American disability rights activist and social worker (1930–1999)

Eunice K. Fiorito (October 1, 1930 – November 22, 1999) was an American disability rights activist and social worker. She was president of the American Coalition of Citizens with Disabilities (ACCD).

== Early life and education ==
Eunice Kathleen Frelly was born in Chicago, Illinois, the daughter of Joseph Frelly (born Frelichowski) and Anna C. Rutkowski Frelly. She became blind in her teen years. She completed undergraduate studies in education at Loyola University Chicago in 1954, and earned a master's degree in social work at Columbia University in 1960.

== Career ==
Trained as a social worker, Fiorito worked in the Illinois Department of Social Welfare and at the Jewish Guild for the Blind in New York City, where she helped start an outpatient psychiatric clinic for disabled children in the 1960s. She was active in the American Council of the Blind.

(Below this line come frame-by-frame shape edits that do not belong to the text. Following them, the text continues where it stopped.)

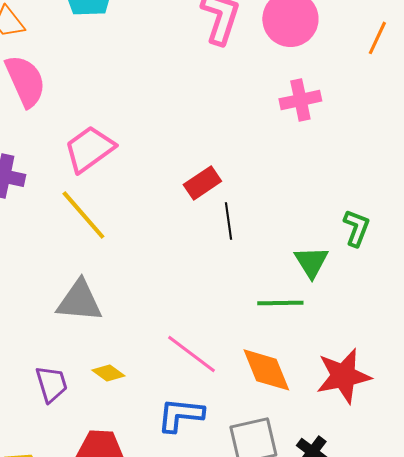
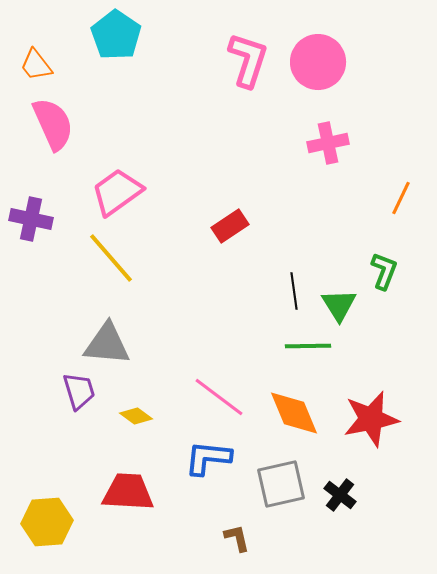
orange line: (377, 38) -> (401, 198), moved
black line: (228, 221) -> (294, 291), moved
purple trapezoid: (51, 384) -> (79, 391), moved

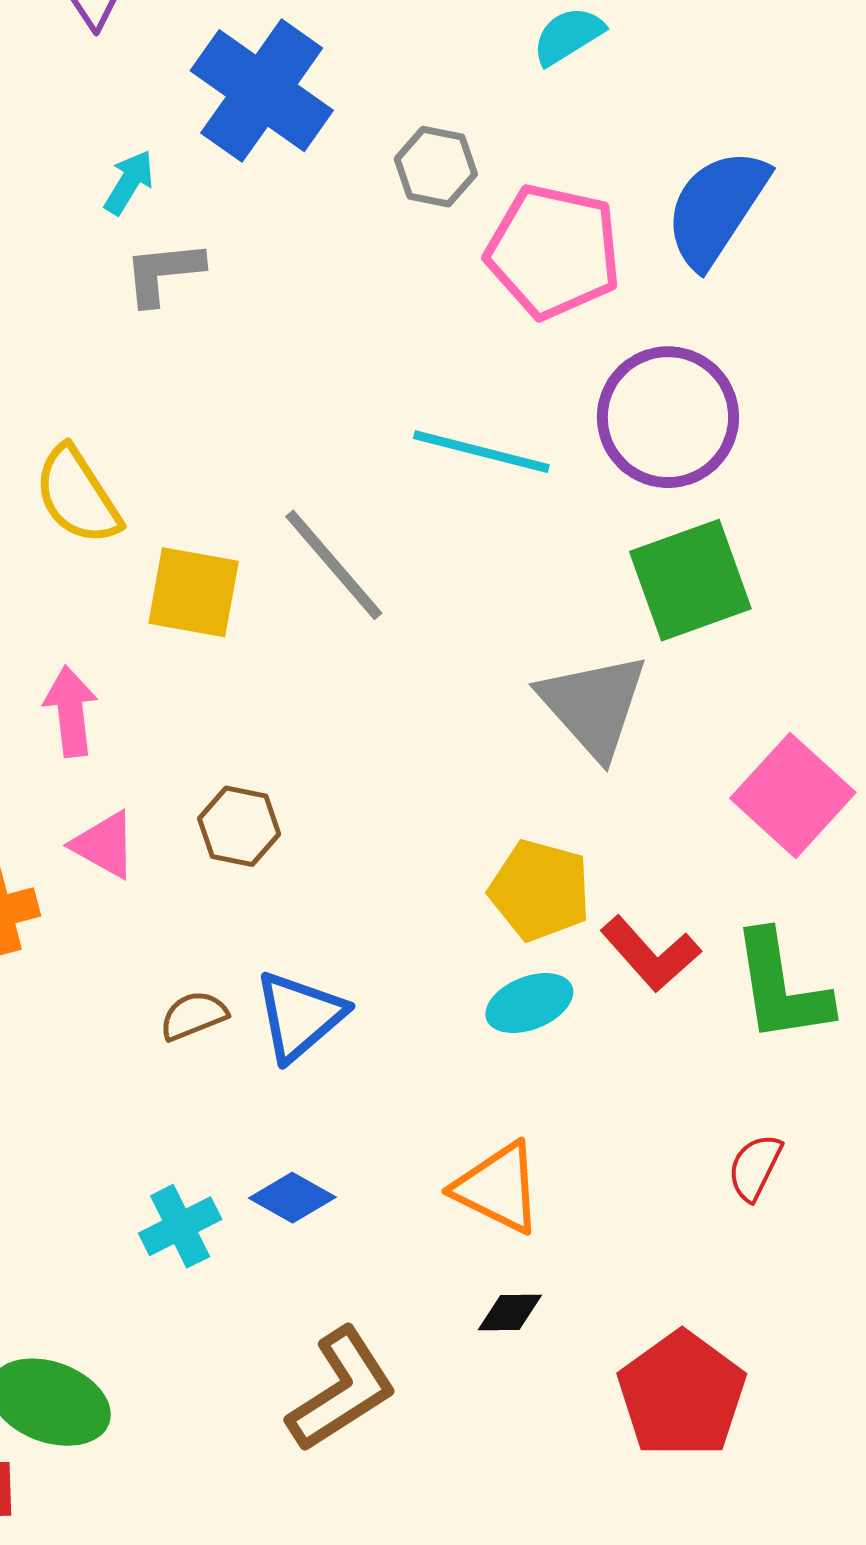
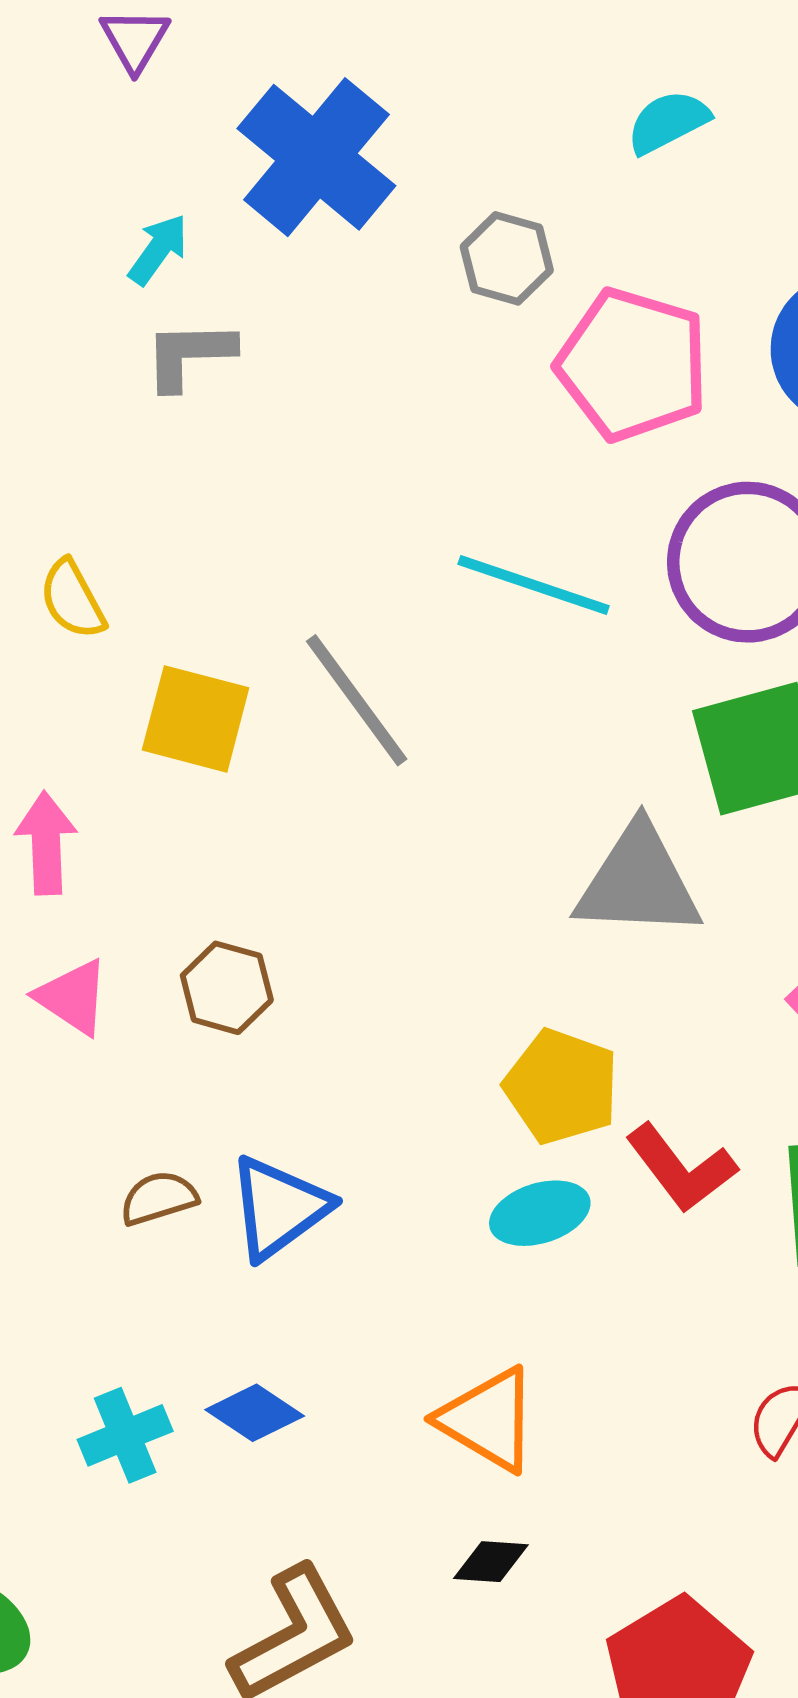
yellow semicircle: (77, 495) -> (72, 599), size x0.7
gray triangle: (593, 705) -> (638, 882), turned -50

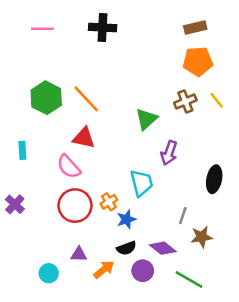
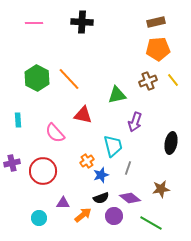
green triangle: (146, 119) -> (117, 95), turned 30
red triangle: (84, 138) -> (83, 115), moved
purple cross: (15, 204) -> (12, 163), turned 35
red circle: (75, 206) -> (43, 171), moved
gray line: (183, 216) -> (128, 168), moved

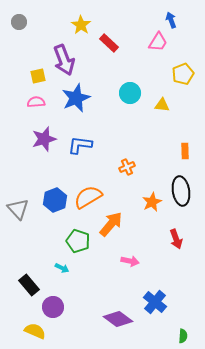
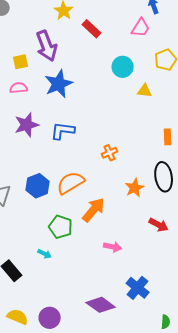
cyan circle: (130, 93) -> (123, 67), moved
red arrow: (176, 239) -> (159, 225), turned -42
purple circle: (53, 307) -> (50, 318), moved

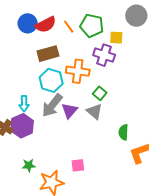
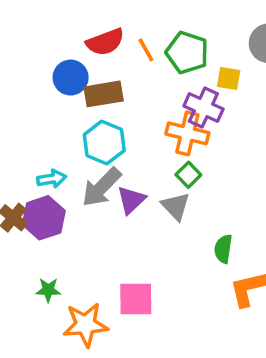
blue circle: (28, 23) -> (71, 78), moved
orange cross: (78, 71) -> (187, 133), moved
cyan arrow: (24, 104) -> (52, 179), turned -105
pink square: (78, 165) -> (136, 299), size x1.5

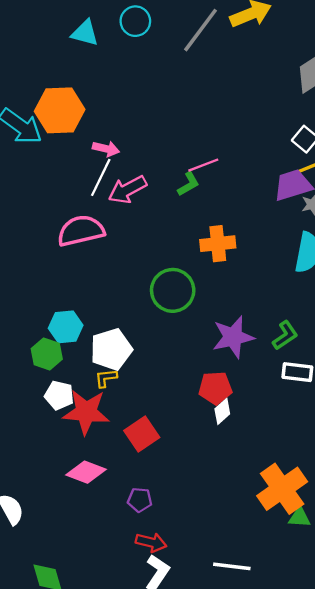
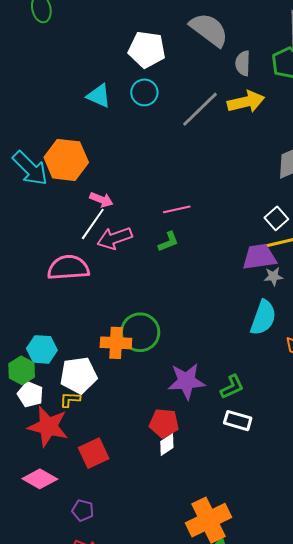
pink line: (203, 165) -> (177, 209), moved
orange cross: (218, 244) -> (116, 343), moved
white pentagon: (59, 395) -> (30, 394), moved

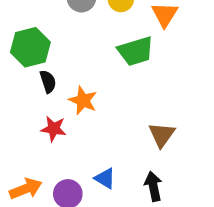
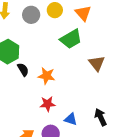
red star: (54, 129) -> (48, 104), moved
brown triangle: (162, 135) -> (97, 63), moved

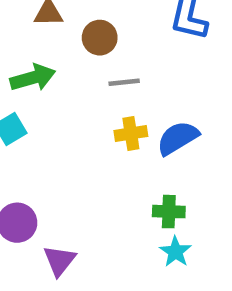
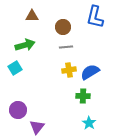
brown circle: (100, 38) -> (63, 27), moved
green cross: (169, 212) -> (83, 96), moved

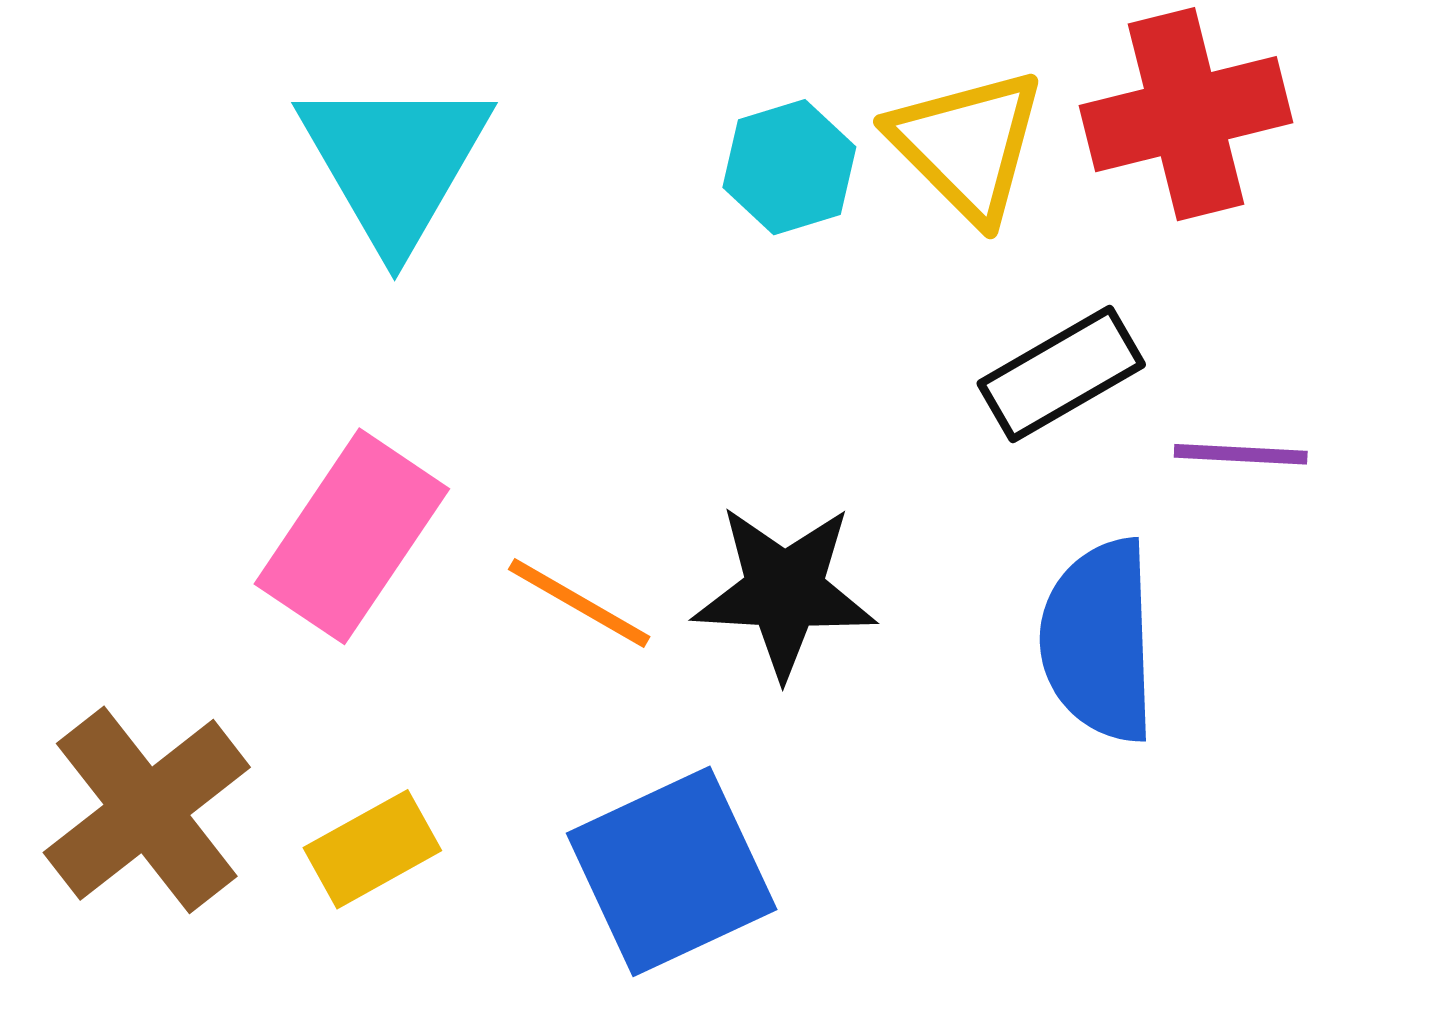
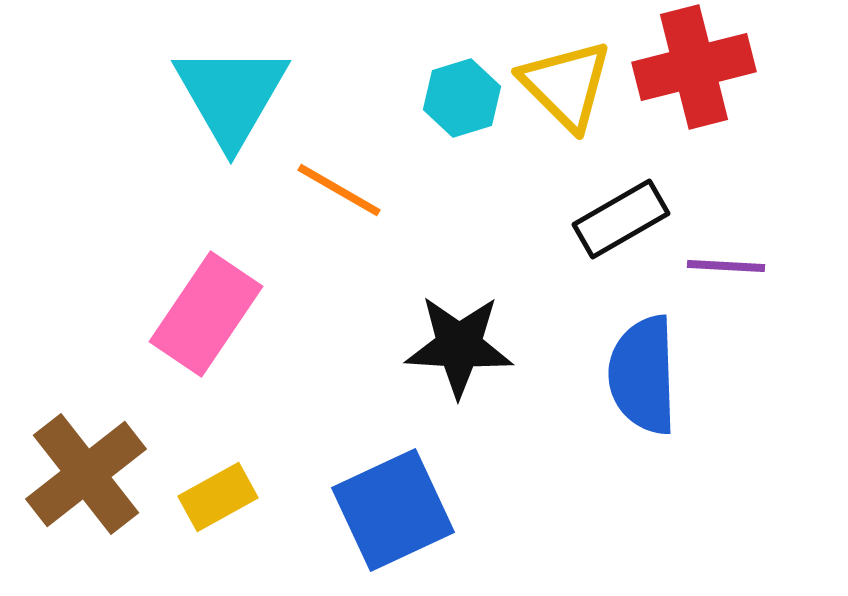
orange line: (579, 603) -> (339, 190), moved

In 1970, Fiorito was appointed to the staff of mayor John Lindsay's Committee on the Handicapped, when she developed the idea of a city office for disability issues, especially building employment opportunities. The Mayor's Office of the Handicapped in New York City opened in late 1972, with Fiorito as its first director. "I shall represent the disabled to this government, not this government to the disabled," she declared at her appointment.

Fiorito testified at a Congressional subcommittee meeting on the Supplemental Security Income (SSI) program in 1975. With Judith Heumann, Fred Fay, Ralf Hotchkiss, Lex Frieden, and others, she co-founded the American Coalition of Citizens with Disabilities in 1975, and served as its president, with Frank Bowe as ACCD's executive director. She was one of the leaders of the 504 Sit-In protests in 1977, and her experience working with both government officials and activists was important to the protests' successful resolution. In 1980, she founded the League of Disabled Voters.

Fiorito worked in Washington, D.C. at the Department of Health, Education and Welfare for nineteen years, beginning during the Carter administration. She was vice-chair of the federal task force on Section 504 of the Rehabilitation Act. She retired from government work in 1996, but continued to lead the Alexandria Commission on Persons with Disabilities, and do publicity for the Alexandria League of Women Voters.

== Personal life ==
Eunice K. Frelly married James Fiorito. She died from heart failure in 1999, aged 69 years, at her home in Alexandria, Virginia. Her grave is in Arlington National Cemetery. Her family gave digital magnifiers to "service agencies, libraries, and other organizations" in her memory. There is a Eunice Fiorito Scholarship given by the American Foundation for the Blind and the American Council of the Blind, for blind students studying advocacy or disability services.